(The New) Secret Project Robot
Thursday, October 20
Better than: Buzz.
Coming through the nearly unmarked door on Melrose Street in Bushwick, one could be forgiven for thinking that the dozen bedraggled people sitting around in the dark on thrift store couches, surrounded by empty pizza boxes and watching Re-Animator on the wall, were anything than other what they seemed. But it was on this night that Secret Project Robot began its newest installation: A gradual transformation of a former auto shop and yard on the unfashionable side of Flushing Avenue into an immersive, vibrant space for art and music.
The several-thousand-square-foot room (with another few thousand square feet hidden in the back) isn’t much to look at yet. Between the art space’s proprietors’ farewell Block Party at Monster Island in September and a full-day Ocropolis installation with Oneida in an Asbury Park bowling alley a few weeks back, there hasn’t been much time yet for them to unpack. In the giant yard outside, a shipping container holds most of Oneida’s gear (there’s also a pile in the corner of the room, recently dumped from a trip to Europe). One can envision the promised Art Yard, but right now the space contains some second-hand furniture and a place to hang out. The Mennonite United Revival megachurch, partially hidden behind its own scaffolding, looms over the yard’s wall across the street.
Coming back inside, things have already changed a little bit. Smhoak Mosheein (say it fast), a lone beardo with a laptop, sits on the ground in front of Re-Animator, its sound muted, and builds a quietly casual landscape, the occasional beat and static wave-rush zipping through. He pays no attention to the gore behind him, but soundtracks it anyway. At a climactic moment, the headless doctor rising his zombie army, the music cuts and in rolls Bruce Springsteen’s “Highway Patrolman,” from Nebraska—”nothin’ feels better than blood on blood”—hacked and stretched to hilarious transcendence.

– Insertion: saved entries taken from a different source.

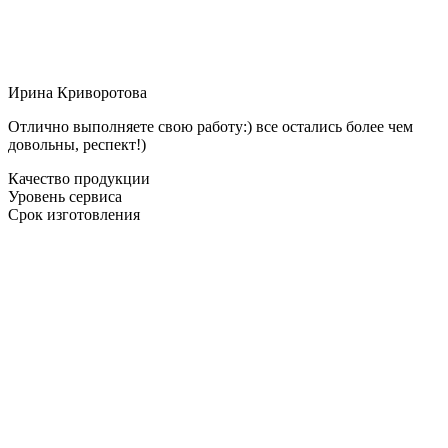
Ирина Криворотова
Отлично выполняете свою работу:) все остались более чем
довольны, респект!)
Качество продукции
Уровень сервиса
Срок изготовления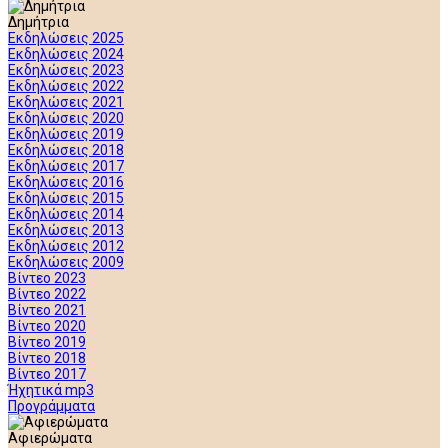
Δημήτρια
Εκδηλώσεις 2025
Εκδηλώσεις 2024
Εκδηλώσεις 2023
Εκδηλώσεις 2022
Εκδηλώσεις 2021
Εκδηλώσεις 2020
Εκδηλώσεις 2019
Εκδηλώσεις 2018
Εκδηλώσεις 2017
Εκδηλώσεις 2016
Εκδηλώσεις 2015
Εκδηλώσεις 2014
Εκδηλώσεις 2013
Εκδηλώσεις 2012
Εκδηλώσεις 2009
Βίντεο 2023
Βίντεο 2022
Βίντεο 2021
Βίντεο 2020
Βίντεο 2019
Βίντεο 2018
Βίντεο 2017
Ήχητικά mp3
Προγράμματα
Αφιερώματα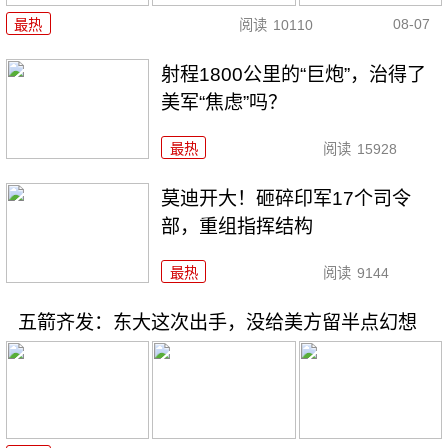
08-07
最热
阅读
10110
射程1800公里的“巨炮”，治得了
美军“焦虑”吗？
最热
阅读
15928
莫迪开大！砸碎印军17个司令
部，重组指挥结构
最热
阅读
9144
五箭齐发：东大这次出手，没给美方留半点幻想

Re-Animator ends and the credits roll as Knyfe Hyts drag their gear out from the morass. Secret Project Robot’s Erik Zajaceskowski throws in The Addams Family for a minute, then Priest as the trio don the capes and robes necessary for their monthly on-the-20s performance. Nobody has bothered to collect the $4.20 door price. A full half-year from April 20th, which has to represent some kind of stoner equinox or something, the Hyts are brilliant. Zach Lehrhoff and Shahryar Motia’s guitars rumble in twin shapelessness. Shahryar’s brother Shahin (costume: cape and glow-in-the-dark skeleton suit) comes in slowly on drums. The guitars lock into some kind of noise-burst syncopation, and eventually there are vocals. Harmonies, even.
Just as the old Secret Project Robot made itself special with a different configuration for nearly each performance, the new Secret Project Robot will surely do nothing but change, too, especially in the first years of its existence. In a few days, or for any of the other shows scheduled, the place will be different, the miscellaneous disco balls and stuffed owls and television sets re-tucked pleasingly elsewhere. It’s hard to say where anything will go, let alone for Zajaceskowski and Rachel Nelson, who run the place. They dream of skylights with hanging gardens and other delights, but mostly are going with the flow. They’re almost done with the wiring for Oneida’s new studio in the back. Live With Animals has moved in, and a few other tenants. One of the cats came made the trek from Williamsburg.
Knyfe Hyts play another jam, tom-tom droning with secret shapes. The music and surroundings resound with anti-buzz, a boho antidote to CMJ in the form of something slow and meticulous. Almost nobody is at the show, but then, it wasn’t really advertised, and the small crowd is hardly a concern. The band crashes to a halt. The guitarists de-guitar. Shahin sits at the drums, plays a few rolls, then a few more, and eventually notices his bandmates are changing out of their robes. “Oh, are we done?” he asks and gets up. The Hyts have forgotten to make a cassette release for this show. They usually try to. Whatever. They’re home.
Overheard: “Holy shit! The Mennonite United Revival Church has a Yelp page!?” Pause. “Oh…”
Random Notebook Dump: Not music to change anyone’s lives, but to be part of it.